What’s Marketing Got to Do With It?

I spent two years as a List Management Associate at a direct mail and email advertising/fundraising firm. In my position, I learned a great deal about the trade; I read thousands of pages of copy, went to several trade conferences, hooked up with a knowledgeable mentor, and learned a pocket-sized dictionary’s worth of industry-specific words (“list,” “a-b test,” “response rate,” “open rate,” the list goes on).

Ultimately, the industry was not for me. I had a wild career shift and left direct advertising entirely, taking a position within an office of risk management at a local university. With a change in industry comes a fresh start… which comes with a little bit of baggage, particularly when moving from one career with a dictionary’s worth of industry-specific words to another with one of its own (“COI,” “credentialing verification,” “binder,” “policy,” once again the list goes on).

In my academic work, I spend a lot of time working to combine two things that seem different on the surface, but have enough underlying similarities that joint readings can complement each other and make clear what is often hidden.This tendency is hinted at on my undergraduate degree from the University of Mary Washington, a BS in Economics and English Literature, but can also be seen in much of the coursework and projects I’ve done over the years.

I practiced this in depth during an independent study I created while an undergraduate that looked at how authors enacted various economic theories in speculative science fiction novels—a project I was inspired to undertake after reading a blog from Noahpinion. I was prone to do this for random assigned papers as well… once, for a final paper on a course focusing on Utopian and Dystopian philosophy and literature, I wrote about The Breakfast Club and how it represents a brilliant utopian intentional community in the midst of the dystopia that is American high school. One could say that I’ve now peaked with a recent piece of work I presented at the first Douglas Coupland Conference in which I looked at the advertising strategies that adman-turned-filmmaker-turned-ad-exec Herschell Gordon Lewis discussed in his many books and how they can be used to better understand Coupland’s contemporary work.

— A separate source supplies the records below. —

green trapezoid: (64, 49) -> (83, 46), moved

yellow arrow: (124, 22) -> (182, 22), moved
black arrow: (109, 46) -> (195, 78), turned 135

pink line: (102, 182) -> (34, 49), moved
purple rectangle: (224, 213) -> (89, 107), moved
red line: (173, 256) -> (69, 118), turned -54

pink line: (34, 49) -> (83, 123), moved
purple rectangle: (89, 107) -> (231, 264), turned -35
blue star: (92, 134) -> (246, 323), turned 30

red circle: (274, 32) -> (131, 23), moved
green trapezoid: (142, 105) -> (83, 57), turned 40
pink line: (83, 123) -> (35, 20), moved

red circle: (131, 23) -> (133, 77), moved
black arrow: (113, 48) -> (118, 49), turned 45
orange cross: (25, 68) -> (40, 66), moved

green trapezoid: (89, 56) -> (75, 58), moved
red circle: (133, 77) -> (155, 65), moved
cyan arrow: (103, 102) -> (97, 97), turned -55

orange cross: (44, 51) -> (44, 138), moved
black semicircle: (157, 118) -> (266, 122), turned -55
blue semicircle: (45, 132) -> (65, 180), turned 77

I first learned of Herschell Gordon Lewis’s work—his work in film, that is—as an undergraduate student during a course on film and culture. I learned of Herschell Gordon Lewis’s marketing work through my mentor at the direct advertising firm I worked at for a couple of years. I cannot say that I find all of his methods particularly agreeable, there are nuggets of true brilliance that I find are applicable across a myriad of different industries. A particular teaching I’ve always been drawn to is found in his textbook On the Art of Writing Copy, he calls it “The Clarity Commandment,” which states:

When choosing words and phrases, clarity is paramount. Let no other component of the message mix [or] interfere with it.

Herschell Gordon Lewis

One of my many responsibilities as a Risk Analyst involves running the driver authorization program. This is a large program, that includes a variety of diverse departments—Campus Police, Facilities, Student Clubs, University Information Services to name but a few—and well over 1,000 drivers. I quickly learned that there was no single communication strategy that could reach every individual in the program and that each department had highly specific individual needs that had to be met.

Rather than attempting to create a universal communication strategy, I’ve been working to create department-tailored communications in conjunction with various department heads so that our the driver authorization program’s messaging remains clear. Combined with my innate desire to produce accessible messaging—a desire stemming from challenges presented by my hearing loss—my department is working with stakeholders to learn the best way to reach every driver in a manner that they will be receptive to. 

This project has included a revamp of my department’s web page, rudimentary “a-b testing,” the detailed tracking of communication response rates across a multitude of channels (email, phone call, g-chat message), and more. There’s still a lot of work left to do, but what has become increasingly clear is that past work experience I had that seemed totally inapplicable in my new industry has proven to be quite valuable. I’ve learned to discount none of my past and look deep within myself to find new ways to look at complicated contemporary problems.